### About this exercise
Make an exact copy of the listing below. Pictures stay out of it.

━━━ Provided data

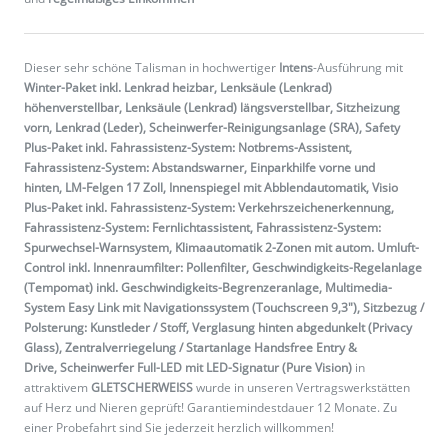
Dieser sehr schöne Talisman in hochwertiger
Intens
-Ausführung mit
Winter-Paket inkl. Lenkrad heizbar, Lenksäule (Lenkrad)
höhenverstellbar, Lenksäule (Lenkrad) längsverstellbar, Sitzheizung
vorn, Lenkrad (Leder), Scheinwerfer-Reinigungsanlage (SRA), Safety
Plus-Paket inkl. Fahrassistenz-System: Notbrems-Assistent,
Fahrassistenz-System: Abstandswarner, Einparkhilfe vorne und
hinten, LM-Felgen 17 Zoll, Innenspiegel mit Abblendautomatik, Visio
Plus-Paket inkl. Fahrassistenz-System: Verkehrszeichenerkennung,
Fahrassistenz-System: Fernlichtassistent, Fahrassistenz-System:
Spurwechsel-Warnsystem, Klimaautomatik 2-Zonen mit autom. Umluft-
Control inkl. Innenraumfilter: Pollenfilter, Geschwindigkeits-Regelanlage
(Tempomat) inkl. Geschwindigkeits-Begrenzeranlage, Multimedia-
System Easy Link mit Navigationssystem (Touchscreen 9,3"), Sitzbezug /
Polsterung: Kunstleder / Stoff, Verglasung hinten abgedunkelt (Privacy
Glass), Zentralverriegelung / Startanlage Handsfree Entry &
Drive, Scheinwerfer Full-LED mit LED-Signatur (Pure Vision)
in
attraktivem
GLETSCHERWEISS
wurde in unseren Vertragswerkstätten
auf Herz und Nieren geprüft! Garantiemindestdauer 12 Monate. Zu
einer Probefahrt sind Sie jederzeit herzlich willkommen!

━━━━━━

### Solution to this task
Dieser sehr schöne Talisman in hochwertiger
Intens
-Ausführung mit
Winter-Paket inkl. Lenkrad heizbar, Lenksäule (Lenkrad)
höhenverstellbar, Lenksäule (Lenkrad) längsverstellbar, Sitzheizung
vorn, Lenkrad (Leder), Scheinwerfer-Reinigungsanlage (SRA), Safety
Plus-Paket inkl. Fahrassistenz-System: Notbrems-Assistent,
Fahrassistenz-System: Abstandswarner, Einparkhilfe vorne und
hinten, LM-Felgen 17 Zoll, Innenspiegel mit Abblendautomatik, Visio
Plus-Paket inkl. Fahrassistenz-System: Verkehrszeichenerkennung,
Fahrassistenz-System: Fernlichtassistent, Fahrassistenz-System:
Spurwechsel-Warnsystem, Klimaautomatik 2-Zonen mit autom. Umluft-
Control inkl. Innenraumfilter: Pollenfilter, Geschwindigkeits-Regelanlage
(Tempomat) inkl. Geschwindigkeits-Begrenzeranlage, Multimedia-
System Easy Link mit Navigationssystem (Touchscreen 9,3"), Sitzbezug /
Polsterung: Kunstleder / Stoff, Verglasung hinten abgedunkelt (Privacy
Glass), Zentralverriegelung / Startanlage Handsfree Entry &
Drive, Scheinwerfer Full-LED mit LED-Signatur (Pure Vision)
in
attraktivem
GLETSCHERWEISS
wurde in unseren Vertragswerkstätten
auf Herz und Nieren geprüft! Garantiemindestdauer 12 Monate. Zu
einer Probefahrt sind Sie jederzeit herzlich willkommen!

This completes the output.